The Hunger Project's Executive VP, John Coonrod, is in Washington, DC to strengthen THP's seat at the table of international development. Each week, John sends us insight into issues of health, policy, human rights and more by way of the Washington Weekly.
Happy New Year and Greetings from India!
- Debriefing 2012 and Launching 2013
- Halting Gender Based Violence
- Local Democracy Consultation in India
- President Obama appoints Global Development Council
Debriefing 2012 and Launching 2013
I practice four questions to aid in debriefing: 1) What was achieved? 2) What lessons were learned? 3) What new leadership emerged? 4) What new opportunities do we want to seize?
I have covered what I thought was achieved in the world in terms of policy trends in 2012, but what was achieved in THP advocacy oin 2012? Bottom line: we expanded what THP is known for globally. From our work on gender and food security, to having a voice in a broader range of issues relevant to our holistic strategies. This is especially true in governance, water, and maternal and child health and nutrition. And, as always, the basis for our credibility is our impact on the ground.
A Lesson that I saw us learning in many countries is the power of making every contribution we can to civil society alliances (or “platforms”). Working with government is slow. Government personnel may come and go, but the more civil society can institutionalize its voice in policy making through strong civil society platforms, the better.
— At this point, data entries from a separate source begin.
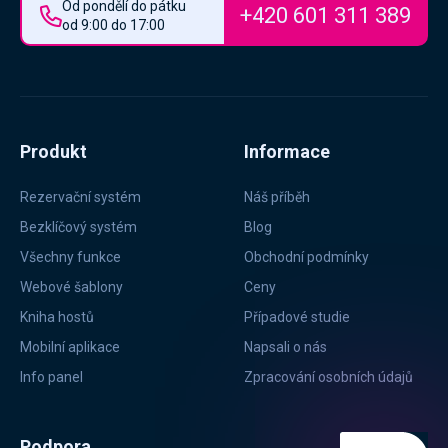
Od pondělí do pátku
+420 601 311 389
od 9:00 do 17:00
Produkt
Informace
Rezervační systém
Náš příběh
Bezklíčový systém
Blog
Všechny funkce
Obchodní podmínky
Webové šablony
Ceny
Kniha hostů
Případové studie
Mobilní aplikace
Napsali o nás
Info panel
Zpracování osobních údajů
Podpora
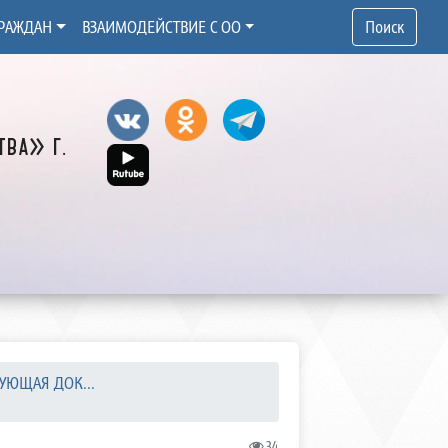
РАЖДАН
ВЗАИМОДЕЙСТВИЕ С ОО
Поиск
ва» г.
УЮЩАЯ ДОК...
34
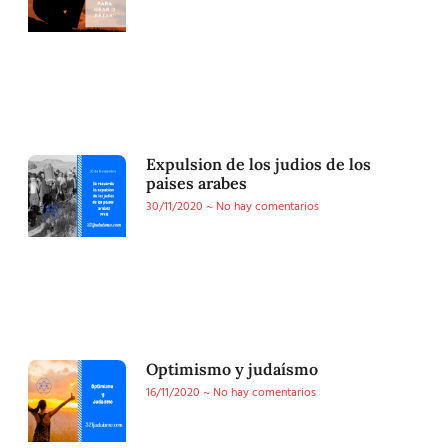
Expulsion de los judios de los
paises arabes
30/11/2020
No hay comentarios
Optimismo y judaísmo
16/11/2020
No hay comentarios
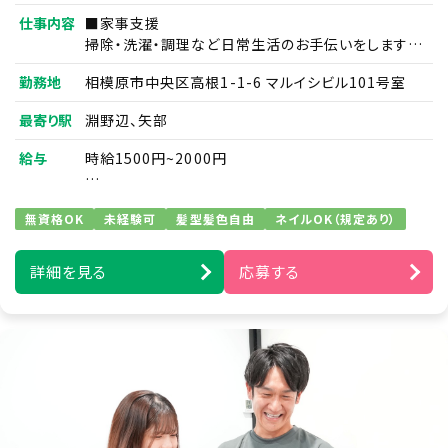
当社が事業で取扱う全ての個人情報に関する取扱いを定め
仕事内容
■家事支援
るものです。
掃除・洗濯・調理など日常生活のお手伝いをします。
例）日用品の買い物代行／薬の受け取りの代行など
勤務地
相模原市中央区高根1-1-6 マルイシビル101号室
【適用範囲】
■移動支援
4. 個人情報保護の取組み
最寄り駅
淵野辺、矢部
通勤通学・サークル活動や趣味への同伴などを行い
当社は、「個人情報保護に関する当社の考え方」および「個人
ます。
給与
時給1500円~2000円
情報保護方針」に基づき、個人情報を取り扱っている部門ご
例）ズーラシア見学／アイドルショップへの買い物同
とに管理責任者を設置し、個人情報について細心の注意と
行／アイドルコンサートへの同伴など
最大限の努力をもって、保護、管理を行っております。 この取
【支援内容ごとの時給】
扱い要旨において「個人情報」とは、次の各号に該当する情
無資格OK
未経験可
髪型髪色自由
ネイルOK（規定あり）
移動支援時 1,500円
■身体介護支援
報のうち、ご本人さまを識別することができる情報をいうも
家事支援時 1,500円
のとします。 応募サイト、お問い合わせフォーム、メール、その
起床から就寝の間で介助及び、ご自宅での自立を支
在宅介護時 2,000円
他の方法で入力され、ご本人さまから当社に提供された情
詳細を見る
応募する
援します。
重度訪問介護時1,500円
報 前号の他、当社がご本人さまから提供を受けた情報 及
例）食事・入浴・排せつ介助・着替え・洗顔・歯磨きな
び、全従業員から提供された情報
どの生活動作のサポートなど
※重度の肢体不自由者へのサポート含む（資格保有
者）
【個人情報】
5. 個人情報の取扱い方針 (取得・利用目的、
第三者提供)
当社は、当社が展開する様々な事業活動に関して、個人情報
Influential new leadership is emerging in our program countries, with the assignment in 2012 of senior staff devoted to this work. These colleagues are leveraging the ever-growing voices of our country directors.
The big new opportunities we need to seize in 2013 include establishing relationships with newly-elected governments in our countries (or changed ministers, as in the soon-departure of Secretary Clinton), and powerfully articulate what we know about ending hunger in the UN process to create the Post-2015 Global Development Goals.
Halting Gender-Based Violence
When THP made the empowerment of women its highest priority back in 1998, we recognized that the subjugation of women is ultimately held in place by violence and the ever-present threat of violence. The grassroots women leaders we empower make halting gender-based violence (GBV) a top priority. The world may now be approaching a tipping point in addressing this vast assault on human dignity.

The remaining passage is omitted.